Table of Contents


Attention. Nothing is more important than attention. I make progress with love when and only if I pay attention. I don't hold with any kind of religion, Zen Buddhism included, but I treasure wisdom wherever I find it:

When Master Ikkyū was asked what the most profound teaching of Zen was he replied “Attention.” When asked for more elaboration and commentary on that teaching he replied “Attention. Attention. Attention. What else is there?” The questioner grew angrier and asked “Well what is attention anyway?” “Attention is attention” was his profound, quiet reply [source].

I read that story in the lake house in Tallahassee and it stuck with me. I didn't know what attention was back then, so it didn't do my laborious attempts at formal meditation any good, but I knew it was a clue.

Paying attention is a conscious act: being intentionally present with whatever I'm doing so I can receive the wisdom of that moment. Consciously paying attention is my one step that opens the door for god to take a hundred steps toward me. Progress with love is what happens when I pay conscious attention to everything going on, inside me and out. It has taken me an uncountable number of lifetimes to begin to get that. When I was a child I didn't know how to pay conscious attention. But I made a little bit of progress anyway, just the right amount for a child. I was able to do that because Leela put me into situations where my attention would be drawn the right way. She did that for me, way back in the 1950s, because in 2006 I would wake up a little, beginning a process of surrendering to Leela that's still going strong. My future success has blessed my past all through this life. Even the serious mistakes I've made have helped me along.

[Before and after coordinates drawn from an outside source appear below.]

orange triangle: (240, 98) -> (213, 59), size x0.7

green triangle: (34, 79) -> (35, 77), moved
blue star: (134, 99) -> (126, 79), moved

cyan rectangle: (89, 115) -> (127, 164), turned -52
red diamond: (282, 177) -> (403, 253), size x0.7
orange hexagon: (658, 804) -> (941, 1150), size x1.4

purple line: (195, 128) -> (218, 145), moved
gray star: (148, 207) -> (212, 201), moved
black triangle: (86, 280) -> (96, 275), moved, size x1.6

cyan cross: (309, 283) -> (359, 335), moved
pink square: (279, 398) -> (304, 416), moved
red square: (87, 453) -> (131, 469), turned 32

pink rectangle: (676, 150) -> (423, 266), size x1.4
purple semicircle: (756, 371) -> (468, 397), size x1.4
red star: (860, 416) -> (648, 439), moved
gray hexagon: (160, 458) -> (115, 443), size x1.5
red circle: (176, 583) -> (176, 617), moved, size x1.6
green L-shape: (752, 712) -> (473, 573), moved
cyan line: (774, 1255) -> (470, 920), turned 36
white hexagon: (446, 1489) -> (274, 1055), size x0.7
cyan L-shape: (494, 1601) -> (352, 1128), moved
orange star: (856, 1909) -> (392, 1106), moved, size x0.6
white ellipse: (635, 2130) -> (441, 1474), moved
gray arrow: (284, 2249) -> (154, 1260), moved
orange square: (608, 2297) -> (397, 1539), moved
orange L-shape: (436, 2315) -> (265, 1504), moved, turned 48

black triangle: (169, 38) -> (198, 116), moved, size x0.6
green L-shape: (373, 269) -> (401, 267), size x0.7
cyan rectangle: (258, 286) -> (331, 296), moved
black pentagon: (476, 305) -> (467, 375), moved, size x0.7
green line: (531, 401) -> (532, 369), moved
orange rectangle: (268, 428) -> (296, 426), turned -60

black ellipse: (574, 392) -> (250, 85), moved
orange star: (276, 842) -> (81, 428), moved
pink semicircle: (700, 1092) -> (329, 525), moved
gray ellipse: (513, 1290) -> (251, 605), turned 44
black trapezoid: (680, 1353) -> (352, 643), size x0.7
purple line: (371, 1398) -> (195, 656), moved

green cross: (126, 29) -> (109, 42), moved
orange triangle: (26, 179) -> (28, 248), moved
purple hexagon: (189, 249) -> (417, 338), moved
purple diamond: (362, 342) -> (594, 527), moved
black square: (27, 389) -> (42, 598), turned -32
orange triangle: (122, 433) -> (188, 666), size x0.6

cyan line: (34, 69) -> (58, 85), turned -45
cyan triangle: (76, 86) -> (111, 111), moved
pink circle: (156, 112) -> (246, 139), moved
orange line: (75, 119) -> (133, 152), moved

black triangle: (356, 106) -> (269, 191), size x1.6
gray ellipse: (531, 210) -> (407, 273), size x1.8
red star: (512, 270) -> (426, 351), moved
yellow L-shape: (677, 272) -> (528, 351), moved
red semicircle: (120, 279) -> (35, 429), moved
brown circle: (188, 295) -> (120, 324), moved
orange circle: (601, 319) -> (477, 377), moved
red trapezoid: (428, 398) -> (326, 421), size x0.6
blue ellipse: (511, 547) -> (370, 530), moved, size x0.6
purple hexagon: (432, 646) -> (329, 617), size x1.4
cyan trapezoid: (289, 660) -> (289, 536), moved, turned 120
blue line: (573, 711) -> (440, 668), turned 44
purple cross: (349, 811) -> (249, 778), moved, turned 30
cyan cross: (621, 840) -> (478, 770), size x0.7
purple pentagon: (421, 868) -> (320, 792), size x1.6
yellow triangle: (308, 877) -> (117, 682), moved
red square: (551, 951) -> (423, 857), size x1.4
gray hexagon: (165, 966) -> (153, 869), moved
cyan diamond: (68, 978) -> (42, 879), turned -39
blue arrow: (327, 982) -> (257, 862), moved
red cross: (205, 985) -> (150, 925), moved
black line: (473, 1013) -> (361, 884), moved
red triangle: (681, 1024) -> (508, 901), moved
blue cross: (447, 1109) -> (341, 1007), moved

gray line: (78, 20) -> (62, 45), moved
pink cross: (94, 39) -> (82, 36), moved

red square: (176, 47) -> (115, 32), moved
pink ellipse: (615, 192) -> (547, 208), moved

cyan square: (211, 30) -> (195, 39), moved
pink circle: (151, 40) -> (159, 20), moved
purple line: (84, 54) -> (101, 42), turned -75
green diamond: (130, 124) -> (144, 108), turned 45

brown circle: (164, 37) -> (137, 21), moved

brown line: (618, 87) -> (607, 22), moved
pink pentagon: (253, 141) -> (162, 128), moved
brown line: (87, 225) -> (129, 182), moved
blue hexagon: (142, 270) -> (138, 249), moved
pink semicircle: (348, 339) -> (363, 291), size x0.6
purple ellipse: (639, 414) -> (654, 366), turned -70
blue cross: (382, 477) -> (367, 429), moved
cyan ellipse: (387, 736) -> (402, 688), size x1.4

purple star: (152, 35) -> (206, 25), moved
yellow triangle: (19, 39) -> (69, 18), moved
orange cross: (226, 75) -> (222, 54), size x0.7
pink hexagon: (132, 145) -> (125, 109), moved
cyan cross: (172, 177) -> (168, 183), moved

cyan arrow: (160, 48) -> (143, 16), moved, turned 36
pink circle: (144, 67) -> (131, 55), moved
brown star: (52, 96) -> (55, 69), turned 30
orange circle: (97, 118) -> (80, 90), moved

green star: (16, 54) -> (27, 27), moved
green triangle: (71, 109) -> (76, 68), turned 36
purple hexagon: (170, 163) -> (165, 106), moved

Mental noise. When I woke up from my cannabis glut, I heard nothing inside but glorious silence for a moment before I was overtaken by intense psychological pain cause by the residue of the high dose cannabis Leela used to wake me up. In the year that followed I made friends with silence as the cannabis gradually depurated out. Silence is Leela's voice in me. Before that night my head was always filled with the ceaseless chatter of thinking. If Leela's voice was there it was drowned out by all my noisy thinking. Mental noise—my internal monolog—has always been the main barrier to paying attention. Any time I turn to Leela and let the voices fade away I can find my way back to the sweet sound of silence.